The defendant, a deputy sheriff, attached all the goods in the store of the plaintiff Bobsin, on a writ against him. The key of the store was delivered to the defendant by Bobsin. Some arrangement was made under which a keeper was in the store for a few days, and then the defendant closed and locked it. A few days after the store was closed, the plaintiffs broke and entered it in the night time, and were found there by the defendant, who had them taken to the lock-up by a police officer, and the next morning made a complaint against them for breaking and entering with intent to steal. These actions are for malicious prosecution; and the only question is, whether, upon the evidence, the judge, before whom the cases were tried without a jury, could properly find that the prosecution was without probable cause, and malicious.

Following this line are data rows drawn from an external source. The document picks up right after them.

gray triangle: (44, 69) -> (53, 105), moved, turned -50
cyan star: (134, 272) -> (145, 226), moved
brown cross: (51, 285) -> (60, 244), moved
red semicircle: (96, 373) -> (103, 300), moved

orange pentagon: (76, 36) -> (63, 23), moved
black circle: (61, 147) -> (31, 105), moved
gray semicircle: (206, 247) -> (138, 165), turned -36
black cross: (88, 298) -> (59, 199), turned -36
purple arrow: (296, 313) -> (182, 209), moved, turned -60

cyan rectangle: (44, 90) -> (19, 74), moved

It was a question at the trial, whether the attachment had been discharged by the conduct of the defendant before the entry by the plaintiffs; but the court held that the attachment continued to be lawful and valid, and no question in regard to that is before ns; and we must assume that the defendant was in possession of the store and goods, so that they might properly be described as his in an indictment for breaking and entering with intent to steal.

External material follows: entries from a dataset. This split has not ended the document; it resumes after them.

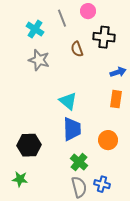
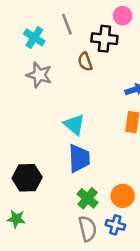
pink circle: (88, 11) -> (123, 16), moved
black cross: (104, 37) -> (104, 39), moved
orange circle: (108, 140) -> (123, 196), moved

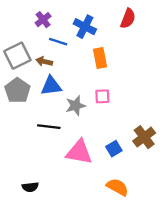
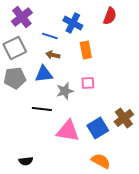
purple cross: (43, 20) -> (22, 17), moved, size x1.5
brown arrow: (44, 61) -> (53, 55), moved
gray pentagon: (17, 91) -> (15, 78), turned 30
blue square: (114, 149) -> (98, 128), size x1.5

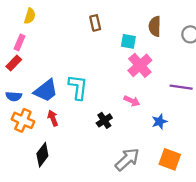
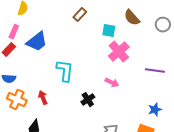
brown rectangle: (95, 23) -> (80, 15), turned 56
brown semicircle: (155, 26) -> (132, 18), turned -42
blue trapezoid: (46, 91) -> (37, 42), moved
blue star: (159, 122) -> (155, 110), moved

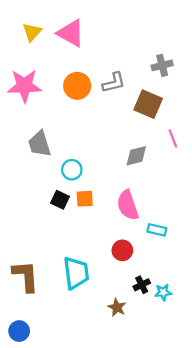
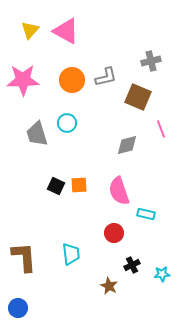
cyan circle: (72, 170) -> (67, 123), moved
cyan trapezoid: (76, 273) -> (71, 254), size x0.7
cyan star: (163, 292) -> (162, 274), moved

*539The entry of the plaintiffs, therefore, might have been with the felonious intent charged in the complaints, or it might have been under a claim of right. The plaintiffs must prove want of probable cause to believe that the entry was with the felonious intent; and, to do that, must show that the circumstances known to the defendant, or which he was bound to know, were not sufficient to induce that belief in a reasonable mind.

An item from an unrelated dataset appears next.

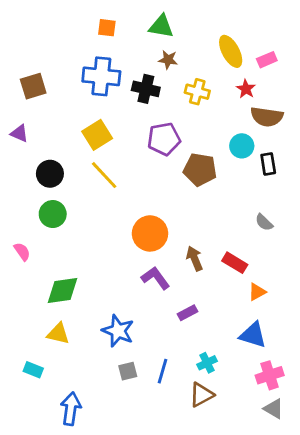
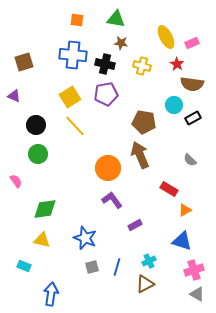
purple pentagon: (164, 139) -> (106, 94), moved
black rectangle: (268, 164) -> (193, 118), turned 70
brown arrow: (194, 259) -> (140, 155), moved, size x1.5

The circumstances show that the defendant had reason to believe that the plaintiffs broke into the store under a claim of right, and not with a felonious intent. One of them, Bobsin, was known to the defendant, and was the owner of the goods attached and the lessee of the store, and lived in a tenement over it. The other was not known to the defendant, but claimed to have a right to be there, and offered to the defendant a writing as evidence of his right. There was no attempt at secrecy or concealment, nor an attempt to carry off the goods, and no indication that the plaintiffs intended to leave. There was evidence that they refused to quit when requested to by the defendant, and resisted his attempt to expel them, claiming a right to remain; and that, upon such refusal, the defendant procured their arrest, and made the charge against them of breaking and entering his store with intent to steal his goods. The defendant had reason to believe, and his conduct at the time tends to show that he did believe, that the plaintiffs entered the store in order to hold it and the goods against him. The evidence, so far as reported, seems to show that, acting under the assignee of the lease, the plaintiffs had a right to the possession of the store. But this is not material. The defendant may well have believed that their entry was unlawful, and for the purpose of getting possession of the store and holding it and the goods against his lawful right; but he knew, or ought to have known, that their entry was in assertion of a right against him, and he had no probable cause to believe that it was with intent to steal the goods. He knew or had reason to know that it was under a claim of right, and the prosecution for breaking and entering with intent to commit larceny was without probable cause.
Malice may have been inferred, not only from the want of probable cause, but from the circumstances of the prosecution.
W. H. Brooks, for the defendant. P. H. Casey, for the plaintiffs.The objection that it does not appear that the action was not brought before the adjournment of the term at which the plaintiffs were discharged, was not made at the trial, and is not tenable. Exceptions overruled.